A graphic shows the structure of the silicon nanoparticles (L), and images of the particles captured at tiny scales (R). The research could lead to charge capacities ten times larger than current lithium ion batteries. Images courtesy of Jillian Buriak and Jonathan Veinot.
It always seems to happen at the critical moment—your phone battery runs perilously low. Scientists believe that silicon could be the answer to your battery woes, with the potential for a charge capacity 10 times larger than current lithium ion batteries. But while promising, silicon has the tendency to fracture and break with numerous charge and discharge cycles, due to volume expansion and contraction as silicon absorbs and releases lithium ions.
Now, University of Alberta chemists have published research that takes a critical step in solving this problem, studying the effect of nanostructuring the silicon within lithium ion batteries, to understand the importance of size.
“We wanted to test how different sizes of silicon nanoparticles could affect fracturing inside these batteries,” explained Jillian Buriak,professor in the Department of Chemistry andCanada Research Chair in Nanomaterials for Energy. “As the particles get smaller, we found they are better able to manage the strain that occurs as the silicon ‘breathes’ upon alloying and dealloying with lithium upon cycling.”
In a systematic investigation, the researchers examined silicon nanoparticles of four different sizes within highly conductive graphene aerogels. The results show that the smaller the particle, the less likely it is to crack or fracture upon lithiation. “The world is electrifying,” said Jonathan Veinot, Professor of Chemistry and co-author on the study. “Imagine a car having the same size of battery as a Tesla, that could travel 10 times farther. Or, you charge 10 times less frequently, or the battery is 10 times lighter. The potential applications here are anything that relies upon energy storage using a battery.”

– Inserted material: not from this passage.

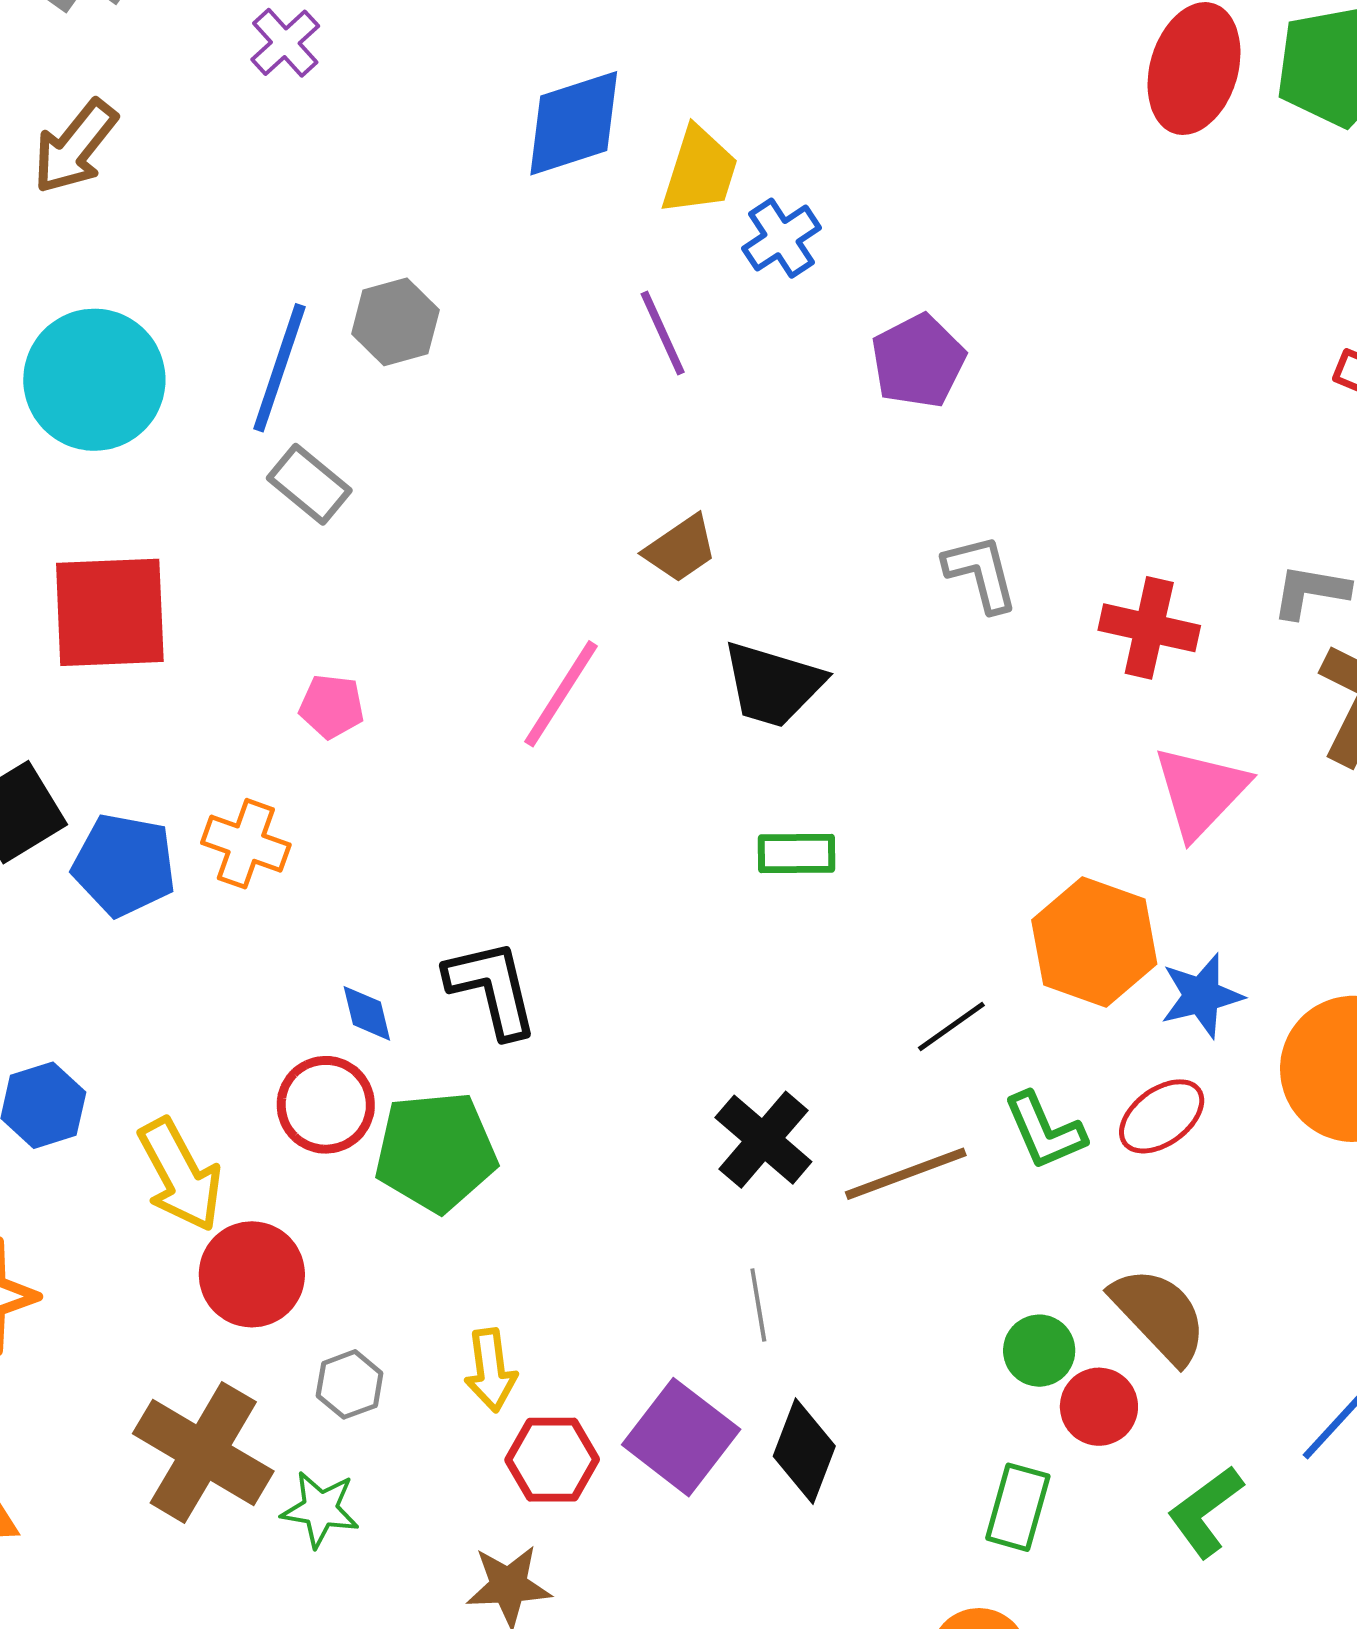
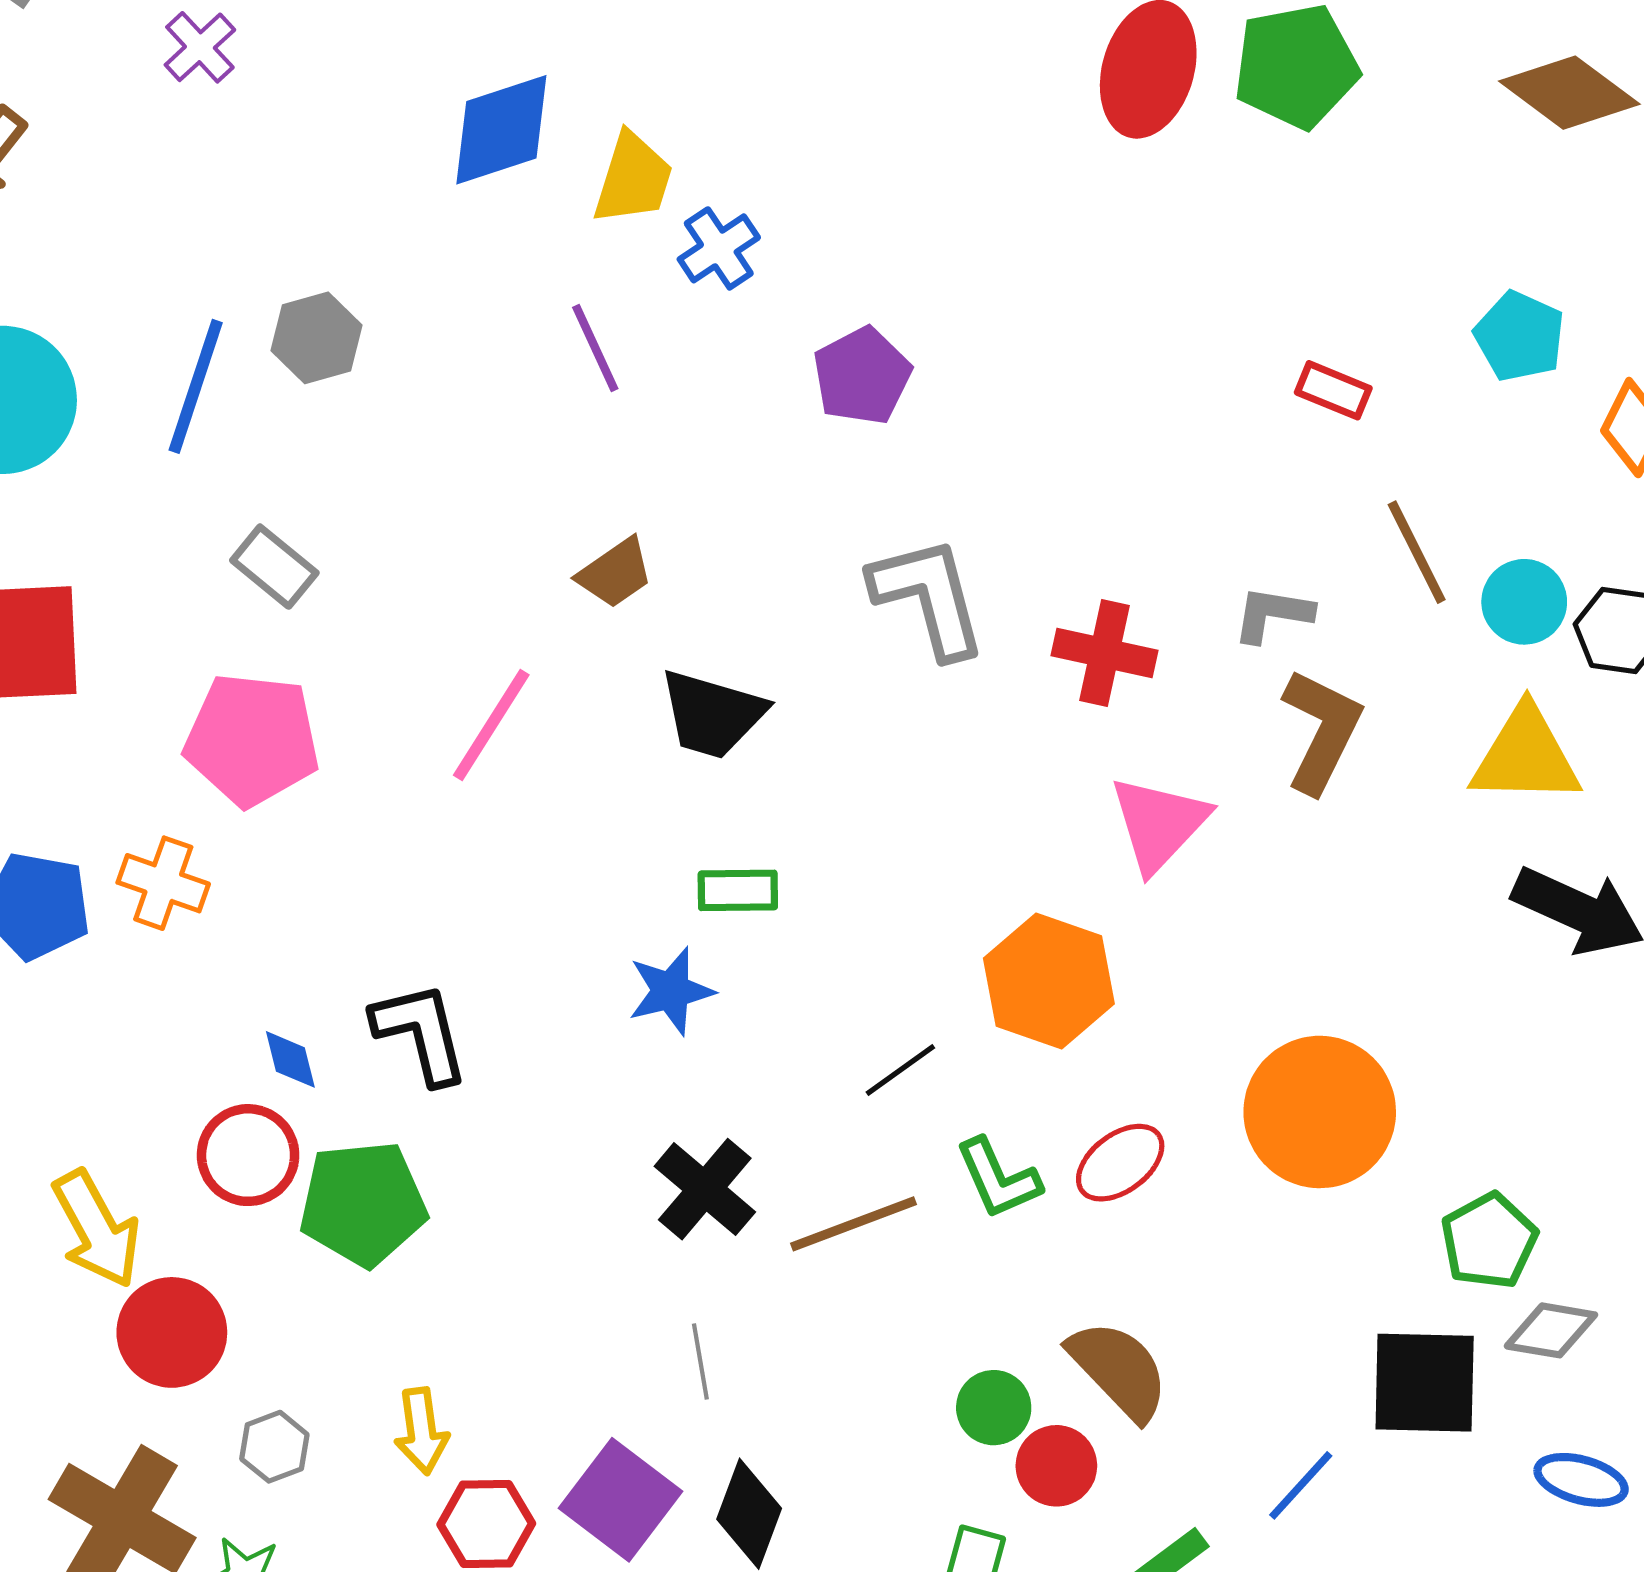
gray rectangle: (309, 484) -> (274, 567), moved
gray L-shape: (981, 573) -> (928, 597), size x1.5
pink pentagon: (332, 706) -> (252, 739), size x2.0
blue star: (1202, 996) -> (671, 991), moved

The next steps, Veinot explained, are to develop technology for creating silicon nanoparticles in a faster and less expensive way, making these tools more accessible for industry and technology developers.
The paper, “Size and Surface Effects of Silicon Nanocrystals in Graphene Aerogel Composite Anodes for Lithium Ion Batteries,” was published in Chemistry of Materials(doi: 10.1021/acs.chemmater.8b03198).